第7話 お弁当作戦は突然に

 真神リラは悪の秘密結社「黒牙」の女幹部・冷酷元帥ラーリである。

 彼女の朝は遅い。夜遅くまで任務遂行をしているのである。

 単に朝寝坊なのではない。断じて違う、違うったら違うのである。


 その日の朝、リラは珍しく早く早起きであった。いつものようにミナの胸に顔を埋めて寝ていたのだが、ぱっと目を覚ましたのだ。

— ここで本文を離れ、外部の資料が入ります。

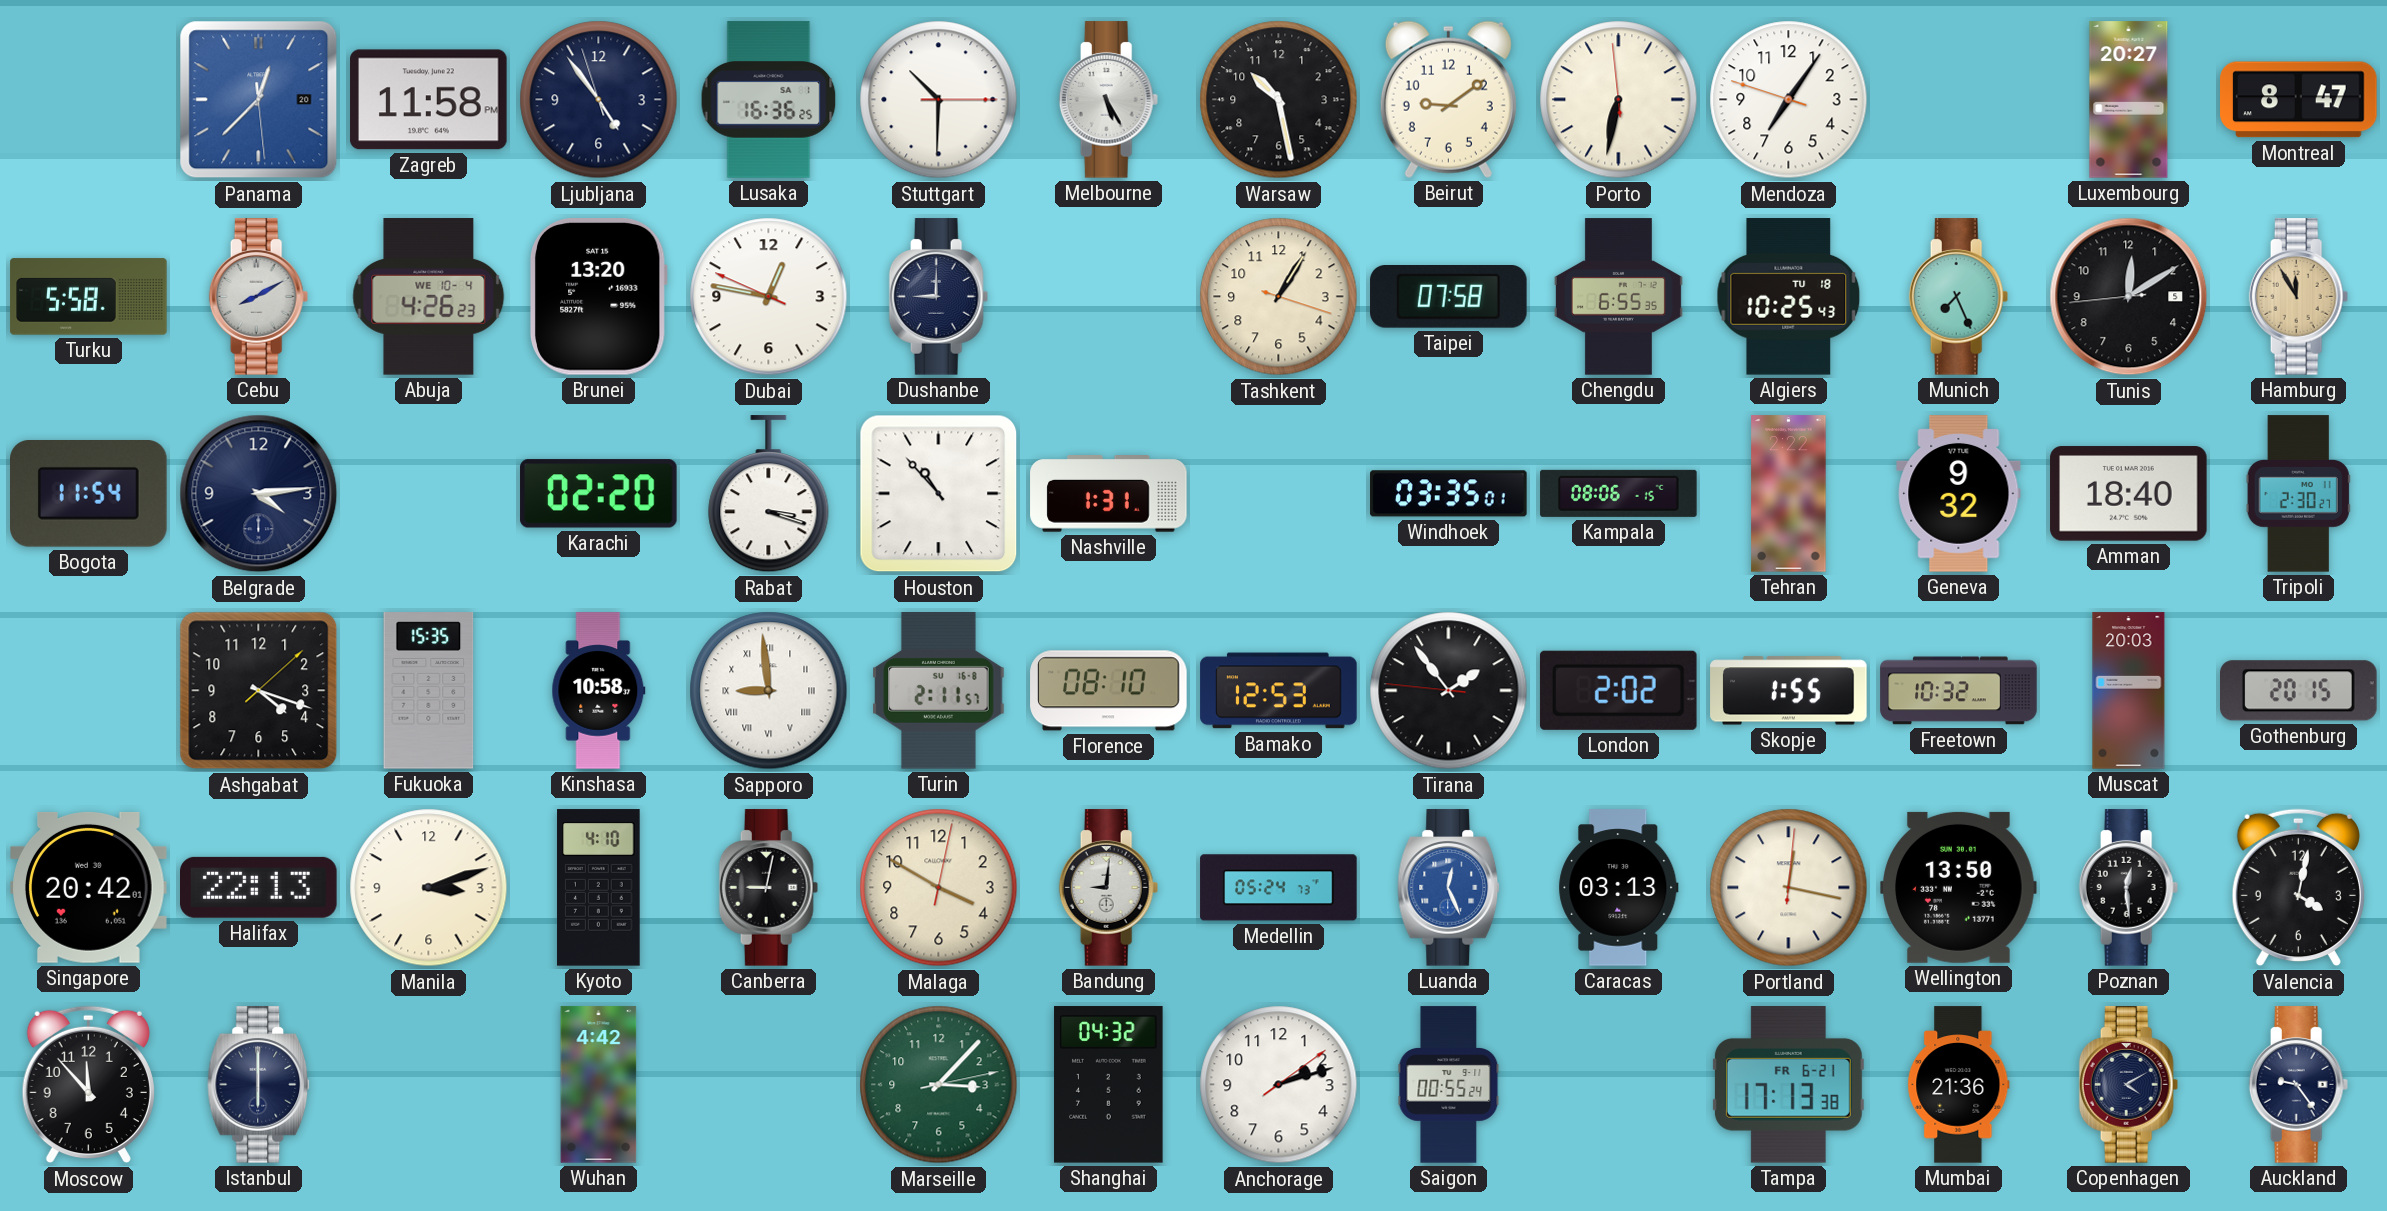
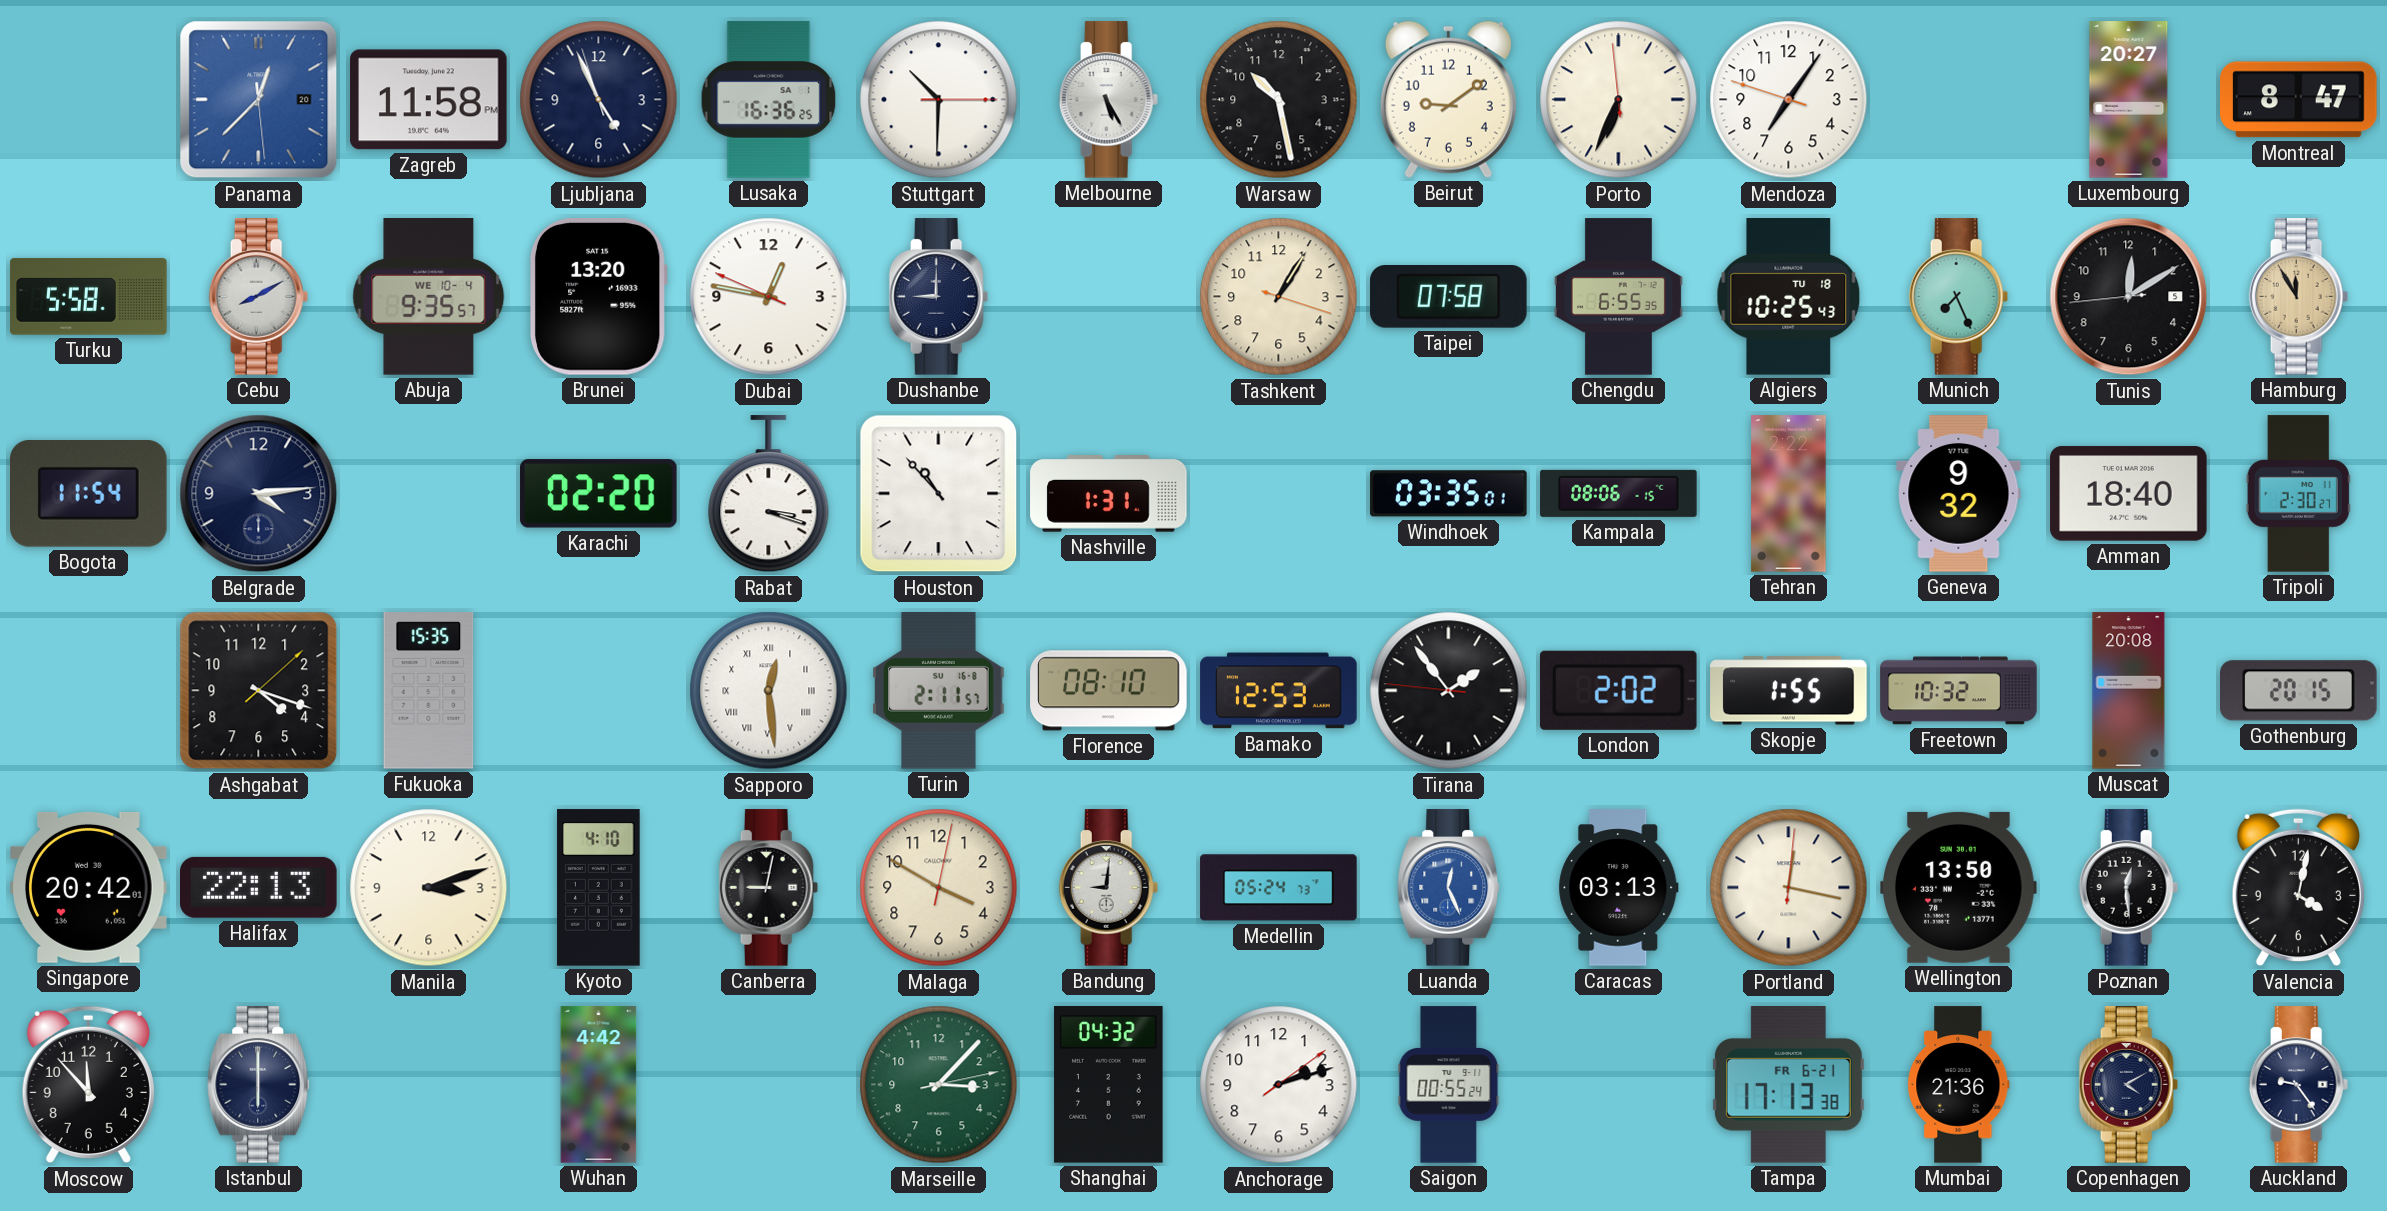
Ljubljana: 4:53 -> 4:55
Porto: 6:31 -> 6:33
Abuja: 4:26 -> 9:35
Kinshasa: 10:58 -> none
Sapporo: 8:59 -> 12:29
Muscat: 20:03 -> 20:08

 日暮ミナはまだ夢の中だ。その穏やかな寝顔を見て、リラは小さな決意を固めた。


「よし……今日こそは、成功させてみせるわ!」


 リラはそう呟くと、静かにベッドを抜け出した。向かった先は、キッチンだ。


 リラの特技は戦術立案、暗号解読、経理・財務管理。

 そして…………苦手なことは家事全般、特に料理。これまでにも何度か料理に挑戦しては、ミナを驚愕させるような物体を生み出してきた。しかし、今日は違う。ミナがいつも自分にしてくれるように、朝から温かいお弁当を作ってあげたかったのだ。


 冷蔵庫を開け、食材を物色する。


「よし、卵に、ウィンナー、それに……」


 リラは真剣な表情で、作戦を練り始めた。


 まずは卵焼きだ。ミナが作ってくれた、ほんのり甘い卵焼きを思い出しながら、卵をかき混ぜる。しかし、フライパンに流し込むと、卵はすぐに焦げ付いてしまった。


「な、なんてこと……! 卵焼きの焼成作戦、失敗……!」


 リラは焦げ付いた卵を前に、肩を落とした。しかし、ここで諦めるわけにはいかない。リラはもう一度、卵をかき混ぜ、フライパンに油をひいて、再び挑戦した。


 今度は少しだけマシになった。形はいびつだが、なんとか卵焼きらしいものが完成した。


 次はウィンナーだ。タコさんウィンナーに挑戦しようと、包丁を手に取るが、リラの不器用な手つきでは、タコさんどころか、ただの切れ込みが入っただけのウィンナーになってしまった。


「くっ……! 敵は、手ごわいわ……!」


 リラはウィンナーを前に、悔しそうに歯ぎしりをする。


 そんなリラの奮闘を、ミナはまだ知らない。


 なんとか、いびつな卵焼きと、切れ込みだけのウィンナー、そして冷凍食品のミートボールを詰め込んだお弁当が完成した。しかし、これだけでは何か物足りない。リラはふと、冷蔵庫の隅にあった海苔に目をつけた。


「……これだわ!」


 リラは、ピンセットと爪楊枝を使い、海苔を細かく切っていった。その手つきは、まるで精密な暗号を解読するかのようだった。


 そして、お弁当の完成だ。


 リラは出来上がったお弁当を、ミナの枕元にそっと置いた。


 それから数時間後、ミナはリラの作ったお弁当に気づいた。


「え……これ、リラちゃんが作ってくれたの?」


 ミナはそう言って、お弁当の蓋を開けた。中には、いびつな卵焼きと、切れ込みだけのウィンナー、そして冷凍食品のミートボール。だが、ご飯の上には、海苔で作られた小さなメッセージが添えられていた。


『いつもありがとう』


 そのメッセージを見て、ミナの瞳から、ポロポロと涙がこぼれ落ちた。


「もう……! リラちゃんのばか……!」


 ミナはそう言って、いびつな卵焼きを一口食べた。少ししょっぱい味がしたが、それ以上に、リラの愛情が詰まっているのを感じた。


 その日の昼休み、ミナは食堂に行かず、一人、屋上でリラの作ってくれたお弁当を食べていた。そして、昼休みが終わる直前、ミナのスマホにリラからメールが届いた。


『お弁当、ちゃんと食べてる? 感想、聞かせてね』


 そのメールに、ミナは『すごく美味しかったよ。ありがとう』とだけ返信した。


 そして、仕事が終わって帰宅したミナは、リビングでリラを優しく抱きしめた。


「リラちゃん……! ありがとう……! すごく嬉しかった……!」


「う、うるさいわね! たまたま作ってあげただけなんだから!」


 リラは照れたように、そう言った。しかし、その顔は、とても嬉しそうだった。


 不器用ながらも、ミナへの愛情を精一杯表現するリラと、そんなリラの気持ちを素直に受け止めるミナ。二人の関係は、今日もラブラブなのであった。